Among the entries below, find each line holding "Roma" and return it.

====== DATA PROVIDED

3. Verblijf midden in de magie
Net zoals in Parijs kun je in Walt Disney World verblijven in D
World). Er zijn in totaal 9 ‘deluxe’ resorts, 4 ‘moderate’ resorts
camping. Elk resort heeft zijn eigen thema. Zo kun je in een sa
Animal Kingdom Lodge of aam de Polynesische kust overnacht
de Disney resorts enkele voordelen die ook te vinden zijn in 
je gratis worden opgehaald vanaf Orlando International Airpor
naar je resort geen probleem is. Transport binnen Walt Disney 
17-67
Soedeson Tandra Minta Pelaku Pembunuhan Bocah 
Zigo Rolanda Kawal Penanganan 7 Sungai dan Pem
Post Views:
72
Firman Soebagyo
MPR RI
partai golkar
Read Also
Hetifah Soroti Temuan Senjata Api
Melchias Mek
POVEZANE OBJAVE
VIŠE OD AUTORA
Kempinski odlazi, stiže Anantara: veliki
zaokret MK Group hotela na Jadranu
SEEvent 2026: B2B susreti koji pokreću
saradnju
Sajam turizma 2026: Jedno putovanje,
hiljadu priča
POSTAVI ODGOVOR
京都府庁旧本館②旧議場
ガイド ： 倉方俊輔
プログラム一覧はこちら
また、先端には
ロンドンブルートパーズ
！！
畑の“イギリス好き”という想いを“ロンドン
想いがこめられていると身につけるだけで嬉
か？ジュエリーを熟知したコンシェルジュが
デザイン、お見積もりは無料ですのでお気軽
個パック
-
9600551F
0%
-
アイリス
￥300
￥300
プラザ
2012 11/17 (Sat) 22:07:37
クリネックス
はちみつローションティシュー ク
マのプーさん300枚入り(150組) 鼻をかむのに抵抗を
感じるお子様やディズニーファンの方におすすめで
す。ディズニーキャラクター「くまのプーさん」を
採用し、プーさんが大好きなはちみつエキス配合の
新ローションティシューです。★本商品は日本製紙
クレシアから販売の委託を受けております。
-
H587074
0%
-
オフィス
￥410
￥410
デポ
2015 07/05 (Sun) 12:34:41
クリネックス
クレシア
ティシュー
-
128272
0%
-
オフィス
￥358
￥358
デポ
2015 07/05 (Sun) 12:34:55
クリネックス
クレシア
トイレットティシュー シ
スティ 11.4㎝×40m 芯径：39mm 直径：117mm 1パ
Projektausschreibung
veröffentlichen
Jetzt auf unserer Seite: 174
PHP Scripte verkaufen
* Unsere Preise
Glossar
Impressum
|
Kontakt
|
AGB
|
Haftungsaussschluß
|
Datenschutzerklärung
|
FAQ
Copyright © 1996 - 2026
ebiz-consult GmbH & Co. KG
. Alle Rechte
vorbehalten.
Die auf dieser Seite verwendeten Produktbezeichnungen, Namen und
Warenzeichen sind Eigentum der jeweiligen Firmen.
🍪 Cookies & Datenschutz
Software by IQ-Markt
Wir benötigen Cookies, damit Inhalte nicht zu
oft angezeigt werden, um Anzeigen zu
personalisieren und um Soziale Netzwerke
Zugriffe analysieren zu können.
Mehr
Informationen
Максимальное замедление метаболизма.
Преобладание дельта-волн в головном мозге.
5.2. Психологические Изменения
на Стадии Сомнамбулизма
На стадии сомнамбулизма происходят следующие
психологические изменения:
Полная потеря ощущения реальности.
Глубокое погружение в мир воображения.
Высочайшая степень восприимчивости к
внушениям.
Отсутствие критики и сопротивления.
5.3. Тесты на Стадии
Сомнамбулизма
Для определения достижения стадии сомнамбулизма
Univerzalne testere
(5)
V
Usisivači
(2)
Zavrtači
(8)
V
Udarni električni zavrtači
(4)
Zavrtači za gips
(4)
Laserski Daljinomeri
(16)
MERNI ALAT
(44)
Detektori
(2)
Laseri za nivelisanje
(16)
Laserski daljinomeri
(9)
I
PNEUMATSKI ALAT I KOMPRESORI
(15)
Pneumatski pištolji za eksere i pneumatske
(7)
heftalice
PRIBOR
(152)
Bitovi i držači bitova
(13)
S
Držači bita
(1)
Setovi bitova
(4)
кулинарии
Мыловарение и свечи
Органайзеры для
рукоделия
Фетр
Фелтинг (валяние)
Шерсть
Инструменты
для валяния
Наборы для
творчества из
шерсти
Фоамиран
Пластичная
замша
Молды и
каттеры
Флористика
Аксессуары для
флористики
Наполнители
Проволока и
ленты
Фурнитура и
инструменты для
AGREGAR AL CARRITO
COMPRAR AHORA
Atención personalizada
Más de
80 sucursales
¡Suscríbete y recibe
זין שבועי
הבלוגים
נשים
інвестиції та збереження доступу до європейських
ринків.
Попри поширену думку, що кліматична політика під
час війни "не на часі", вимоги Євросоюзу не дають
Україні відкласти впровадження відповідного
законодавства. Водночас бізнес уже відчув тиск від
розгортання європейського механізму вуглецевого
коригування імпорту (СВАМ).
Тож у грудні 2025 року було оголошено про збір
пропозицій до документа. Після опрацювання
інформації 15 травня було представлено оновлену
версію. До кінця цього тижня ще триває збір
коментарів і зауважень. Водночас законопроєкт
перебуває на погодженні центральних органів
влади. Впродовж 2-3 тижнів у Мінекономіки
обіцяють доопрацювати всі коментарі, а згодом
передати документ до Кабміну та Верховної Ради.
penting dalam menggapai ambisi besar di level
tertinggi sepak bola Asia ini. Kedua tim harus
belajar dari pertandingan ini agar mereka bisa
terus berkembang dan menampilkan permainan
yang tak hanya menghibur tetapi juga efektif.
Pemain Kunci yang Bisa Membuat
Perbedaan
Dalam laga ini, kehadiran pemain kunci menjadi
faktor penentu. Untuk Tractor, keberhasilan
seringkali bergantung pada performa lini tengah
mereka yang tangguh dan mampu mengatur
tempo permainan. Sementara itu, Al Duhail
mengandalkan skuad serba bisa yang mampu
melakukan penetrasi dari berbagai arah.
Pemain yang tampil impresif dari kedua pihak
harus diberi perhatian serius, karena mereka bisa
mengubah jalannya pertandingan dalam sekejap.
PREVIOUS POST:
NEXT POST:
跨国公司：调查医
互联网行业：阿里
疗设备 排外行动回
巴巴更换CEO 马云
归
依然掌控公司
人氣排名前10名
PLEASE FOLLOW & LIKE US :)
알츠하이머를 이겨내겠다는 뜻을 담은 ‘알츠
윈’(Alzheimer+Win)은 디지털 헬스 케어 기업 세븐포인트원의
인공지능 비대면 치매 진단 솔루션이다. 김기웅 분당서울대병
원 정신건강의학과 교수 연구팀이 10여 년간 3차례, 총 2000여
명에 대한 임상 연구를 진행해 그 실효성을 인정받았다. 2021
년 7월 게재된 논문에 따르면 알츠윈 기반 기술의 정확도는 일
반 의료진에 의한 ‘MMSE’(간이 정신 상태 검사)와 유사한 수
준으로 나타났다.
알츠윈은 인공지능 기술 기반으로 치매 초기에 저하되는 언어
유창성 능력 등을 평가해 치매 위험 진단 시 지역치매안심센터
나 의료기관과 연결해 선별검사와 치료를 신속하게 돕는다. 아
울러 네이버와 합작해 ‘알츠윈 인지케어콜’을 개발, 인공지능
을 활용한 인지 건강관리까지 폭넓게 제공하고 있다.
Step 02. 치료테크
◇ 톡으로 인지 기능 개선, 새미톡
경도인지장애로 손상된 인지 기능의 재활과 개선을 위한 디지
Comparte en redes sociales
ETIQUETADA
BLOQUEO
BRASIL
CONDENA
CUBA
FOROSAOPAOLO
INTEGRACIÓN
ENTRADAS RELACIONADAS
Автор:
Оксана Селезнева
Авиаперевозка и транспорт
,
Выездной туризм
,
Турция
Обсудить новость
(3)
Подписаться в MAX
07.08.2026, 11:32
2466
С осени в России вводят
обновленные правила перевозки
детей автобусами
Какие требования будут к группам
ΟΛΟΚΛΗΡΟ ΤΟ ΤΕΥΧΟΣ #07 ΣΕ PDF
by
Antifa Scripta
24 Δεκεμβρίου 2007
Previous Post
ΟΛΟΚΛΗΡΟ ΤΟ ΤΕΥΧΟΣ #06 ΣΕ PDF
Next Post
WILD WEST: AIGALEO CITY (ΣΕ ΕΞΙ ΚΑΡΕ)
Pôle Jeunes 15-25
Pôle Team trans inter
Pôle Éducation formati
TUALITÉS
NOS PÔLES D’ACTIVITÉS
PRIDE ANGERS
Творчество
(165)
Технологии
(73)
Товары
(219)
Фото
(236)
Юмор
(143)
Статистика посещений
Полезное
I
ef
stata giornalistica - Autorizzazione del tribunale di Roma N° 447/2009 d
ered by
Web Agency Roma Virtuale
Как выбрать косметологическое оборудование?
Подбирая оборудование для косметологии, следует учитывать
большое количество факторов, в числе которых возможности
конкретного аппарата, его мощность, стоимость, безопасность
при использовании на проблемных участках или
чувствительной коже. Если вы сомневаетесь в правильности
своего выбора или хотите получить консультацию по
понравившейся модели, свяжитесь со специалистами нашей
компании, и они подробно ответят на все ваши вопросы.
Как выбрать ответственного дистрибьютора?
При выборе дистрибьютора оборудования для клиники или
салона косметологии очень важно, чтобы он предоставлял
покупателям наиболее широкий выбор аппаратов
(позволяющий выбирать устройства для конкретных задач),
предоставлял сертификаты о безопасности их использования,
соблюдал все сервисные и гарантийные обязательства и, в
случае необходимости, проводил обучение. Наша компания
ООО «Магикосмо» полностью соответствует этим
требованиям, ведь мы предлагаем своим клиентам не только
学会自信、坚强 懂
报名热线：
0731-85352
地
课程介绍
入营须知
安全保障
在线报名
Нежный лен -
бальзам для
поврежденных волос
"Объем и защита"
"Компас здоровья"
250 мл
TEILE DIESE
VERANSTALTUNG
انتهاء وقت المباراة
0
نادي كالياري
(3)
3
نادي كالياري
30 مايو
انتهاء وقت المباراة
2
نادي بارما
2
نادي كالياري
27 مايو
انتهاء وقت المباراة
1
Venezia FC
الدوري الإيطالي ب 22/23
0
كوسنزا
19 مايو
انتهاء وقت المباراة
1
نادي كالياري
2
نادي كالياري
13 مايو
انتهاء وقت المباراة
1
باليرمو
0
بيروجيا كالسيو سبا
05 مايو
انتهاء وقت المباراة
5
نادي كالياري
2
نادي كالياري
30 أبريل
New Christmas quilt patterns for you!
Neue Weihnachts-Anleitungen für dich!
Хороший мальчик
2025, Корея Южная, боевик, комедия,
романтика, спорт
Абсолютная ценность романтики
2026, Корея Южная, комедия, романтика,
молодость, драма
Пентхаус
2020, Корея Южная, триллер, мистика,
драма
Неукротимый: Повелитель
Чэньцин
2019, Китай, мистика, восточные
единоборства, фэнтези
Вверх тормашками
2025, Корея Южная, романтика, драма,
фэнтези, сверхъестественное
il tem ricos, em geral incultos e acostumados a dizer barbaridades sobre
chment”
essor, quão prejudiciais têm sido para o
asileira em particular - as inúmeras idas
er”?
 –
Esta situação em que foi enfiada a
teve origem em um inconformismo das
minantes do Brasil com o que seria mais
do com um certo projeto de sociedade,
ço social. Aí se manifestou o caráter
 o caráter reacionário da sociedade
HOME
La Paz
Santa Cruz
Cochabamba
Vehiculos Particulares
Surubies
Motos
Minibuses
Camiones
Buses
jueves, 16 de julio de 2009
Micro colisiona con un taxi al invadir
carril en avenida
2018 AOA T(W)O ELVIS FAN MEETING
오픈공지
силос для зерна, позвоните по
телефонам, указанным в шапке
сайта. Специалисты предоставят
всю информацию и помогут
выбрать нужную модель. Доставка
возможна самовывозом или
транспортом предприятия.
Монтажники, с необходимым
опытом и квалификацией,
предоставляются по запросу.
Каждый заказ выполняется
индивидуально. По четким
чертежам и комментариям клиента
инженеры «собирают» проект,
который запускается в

============

*RESULT OF THIS TASK*:
stata giornalistica - Autorizzazione del tribunale di Roma N° 447/2009 d
Web Agency Roma Virtuale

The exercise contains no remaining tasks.